5. The spindle and carrier drive of claim 1 wherein: the axial center of the cam is provided with a round hole for the shaft body to pass through, the shape of the cam is a non-circular shape with a side cut away part, one end of the cam, which faces the driving wheel, is provided with a circular cavity groove (1324), and the driven block is fan-shaped and is arranged at the bottom of the circular cavity groove; the inner hole of the bracket sleeve is a non-circular hole matched with the cam; the appearance of drive wheel is with circular of circular cavity groove normal running fit, the drive piece of drive wheel is fan-shaped, the drive wheel rotates and inserts in circular cavity inslot.

6. The spindle and carrier drive of claim 1 wherein: the concave wheel is round in shape, and two opposite sides of the concave wheel are provided with sliding grooves (1334) which axially extend from one end to the other end but are not penetrated; the inner hole of the fixedly connected sleeve is a round hole, and a sliding convex block (1224) matched with the sliding groove is formed on the inner side of the fixedly connected sleeve.

7. The spindle and carrier drive of claim 1 wherein: the torque assembly comprises a nut (1381) and a plurality of butterfly-shaped elastic pieces (1382), the nut and the butterfly-shaped elastic pieces are sequentially sleeved on a shaft head outside the driving wheel, and gaskets (1383) are arranged between the butterfly-shaped elastic pieces and the driving wheel and between the butterfly-shaped elastic pieces and the nut.

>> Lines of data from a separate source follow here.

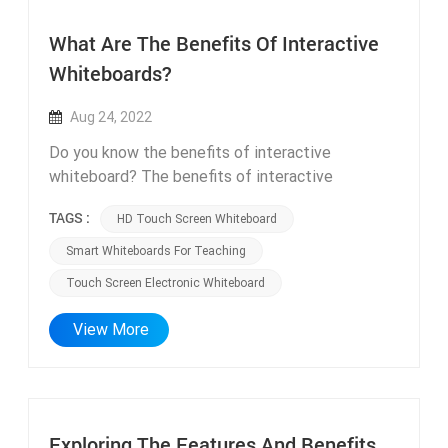
What Are The Benefits Of Interactive
Whiteboards?
Aug 24, 2022
Do you know the benefits of interactive
whiteboard? The benefits of interactive
whiteboards are listed below. Increase
TAGS :
HD Touch Screen Whiteboard
participation and communication Interactive
whiteboard not only allows you to share files
Smart Whiteboards For Teaching
with attendees, but also allows you to easily
Touch Screen Electronic Whiteboard
share screens with remote attendees. In this
way, everyone has exactly the same information,
View More
and all team members are on the same page. At
the end of the meeting or presentation, the
person in charge of the meeting can save and
share the meeting contents through code
scanning or email. Increases the Level of
Exploring The Features And Benefits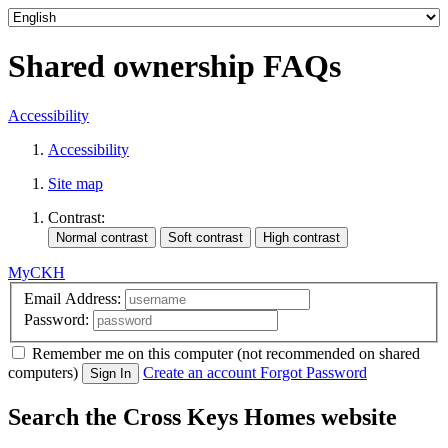
Shared ownership FAQs
Accessibility
Accessibility
Site map
Contrast:
MyCKH
Email Address:
Password:
Remember me
on this computer
(not recommended on shared
computers)
Create an account
Forgot Password
Sign In
Search the Cross Keys Homes website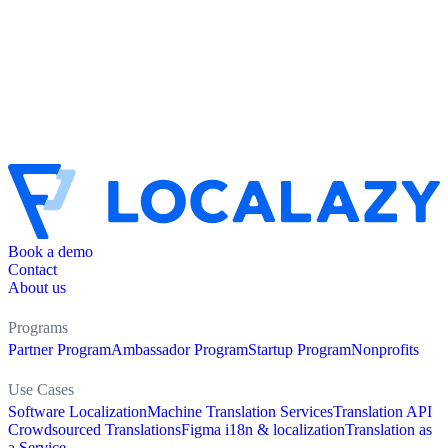
Book a demo
Contact
About us
Programs
Partner Program
Ambassador Program
Startup Program
Nonprofits
Use Cases
Software Localization
Machine Translation Services
Translation API
Crowdsourced Translations
Figma i18n & localization
Translation as
a Service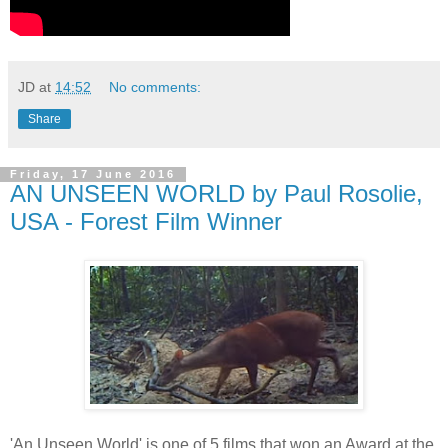
JD
at
14:52
No comments:
Share
Friday, 17 June 2016
AN UNSEEN WORLD by Paul Rosolie,
USA - Forest Film Winner
'An Unseen World' is one of 5 films that won an Award at the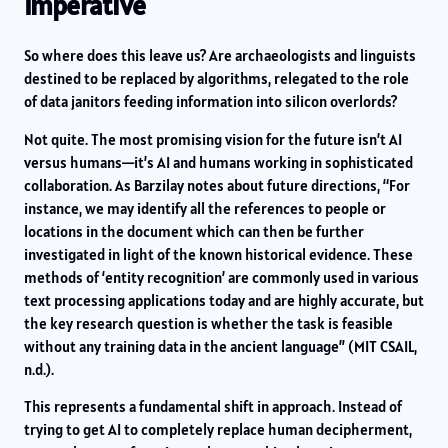
Imperative
So where does this leave us? Are archaeologists and linguists
destined to be replaced by algorithms, relegated to the role
of data janitors feeding information into silicon overlords?
Not quite. The most promising vision for the future isn’t AI
versus humans—it’s AI and humans working in sophisticated
collaboration. As Barzilay notes about future directions, “For
instance, we may identify all the references to people or
locations in the document which can then be further
investigated in light of the known historical evidence. These
methods of ‘entity recognition’ are commonly used in various
text processing applications today and are highly accurate, but
the key research question is whether the task is feasible
without any training data in the ancient language” (MIT CSAIL,
n.d.).
This represents a fundamental shift in approach. Instead of
trying to get AI to completely replace human decipherment,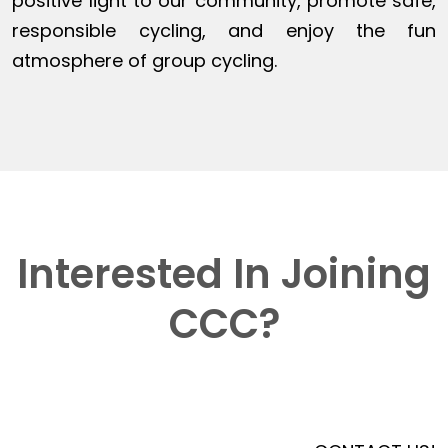
positive light to our community, promote safe,
responsible cycling, and enjoy the fun
atmosphere of group cycling.
Interested In Joining
CCC?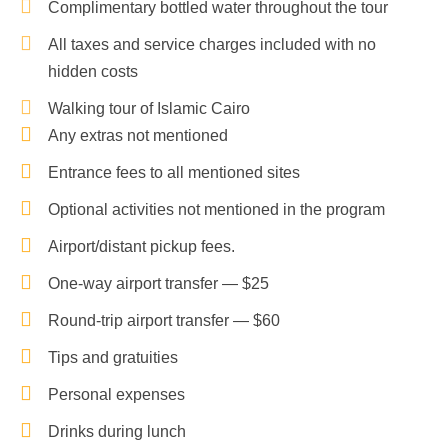
Complimentary bottled water throughout the tour
All taxes and service charges included with no
hidden costs
Walking tour of Islamic Cairo
Any extras not mentioned
Entrance fees to all mentioned sites
Optional activities not mentioned in the program
Airport/distant pickup fees.
One-way airport transfer — $25
Round-trip airport transfer — $60
Tips and gratuities
Personal expenses
Drinks during lunch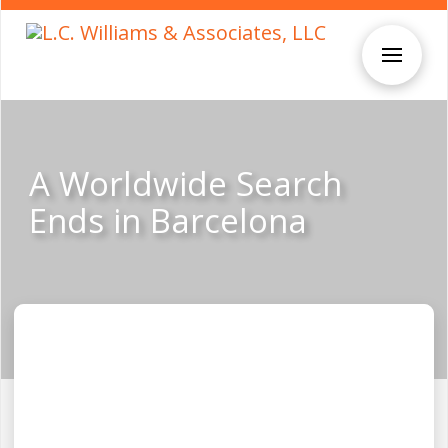
A Worldwide Search
Ends in Barcelona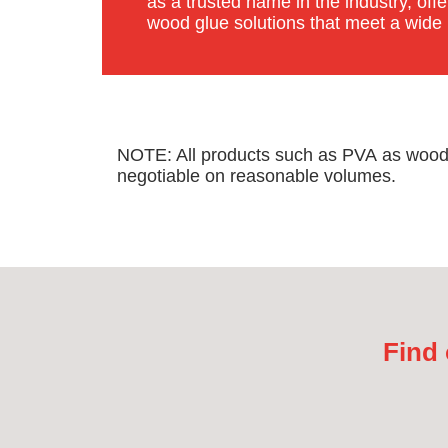
as a trusted name in the industry, of
wood glue solutions that meet a wide
NOTE: All products such as PVA as wood gl
negotiable on reasonable volumes.
Find 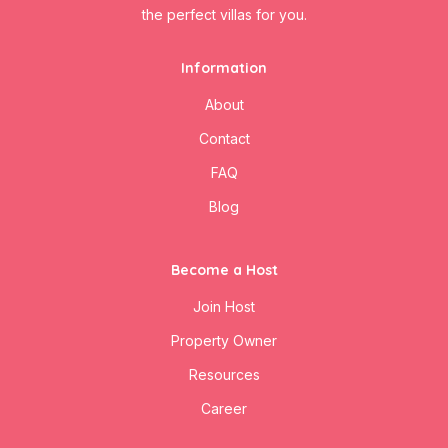
the perfect villas for you.
Information
About
Contact
FAQ
Blog
Become a Host
Join Host
Property Owner
Resources
Career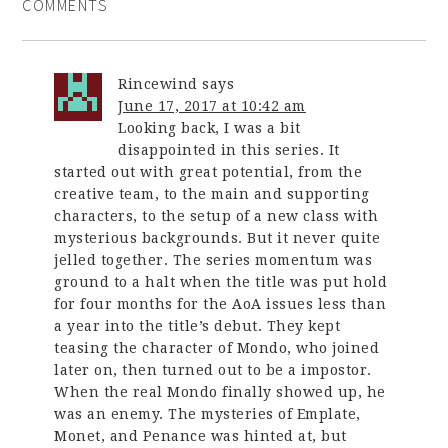
COMMENTS
Rincewind
says
June 17, 2017 at 10:42 am
Looking back, I was a bit
disappointed in this series. It
started out with great potential, from the
creative team, to the main and supporting
characters, to the setup of a new class with
mysterious backgrounds. But it never quite
jelled together. The series momentum was
ground to a halt when the title was put hold
for four months for the AoA issues less than
a year into the title’s debut. They kept
teasing the character of Mondo, who joined
later on, then turned out to be a impostor.
When the real Mondo finally showed up, he
was an enemy. The mysteries of Emplate,
Monet, and Penance was hinted at, but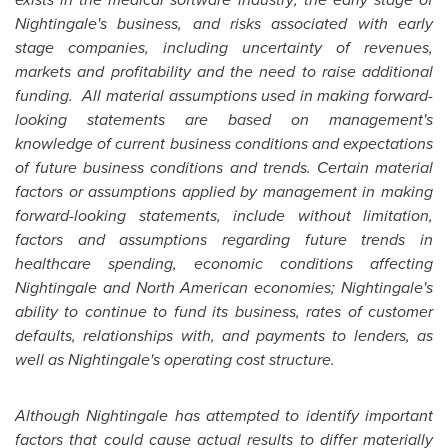
Nightingale's business, and risks associated with early
stage companies, including uncertainty of revenues,
markets and profitability and the need to raise additional
funding. All material assumptions used in making forward-
looking statements are based on management's
knowledge of current business conditions and expectations
of future business conditions and trends. Certain material
factors or assumptions applied by management in making
forward-looking statements, include without limitation,
factors and assumptions regarding future trends in
healthcare spending, economic conditions affecting
Nightingale and North American economies; Nightingale's
ability to continue to fund its business, rates of customer
defaults, relationships with, and payments to lenders, as
well as Nightingale's operating cost structure.
Although Nightingale has attempted to identify important
factors that could cause actual results to differ materially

8. An electronic device, characterized in that: the device comprises a rotating part (2), a base part (3) and two rotating shafts and a bracket transmission device (1) according to any one of claims 1-7, wherein the two rotating shafts and bracket bodies of two brackets in the bracket transmission device are shared, the two bracket sleeves are positioned at two ends of one side of the bracket body, two fixedly connected pieces in the two rotating shafts and the bracket transmission device are arranged close to two sides of the base part, and shaft tails of two shaft cores in the two rotating shafts and the bracket transmission device are fixedly connected to the rotating part and positioned at the inner sides of the two fixedly connected pieces.

9. The electronic device of claim 8, wherein: the rotating part is a host part, the base part is a keyboard base, and the weight of the host part is greater than that of the keyboard base.

10. The electronic device of claim 9, wherein: the connecting frame comprises a connecting frame body (41) and connecting columns (42) formed on one side of the connecting frame body, the connecting columns are arranged between the two fixedly-connected parts, shaft tails of two shaft cores in the two rotary shafts and the bracket transmission device are fixedly connected to two ends of the connecting columns, and the connecting frame body is fixedly connected with the base body part.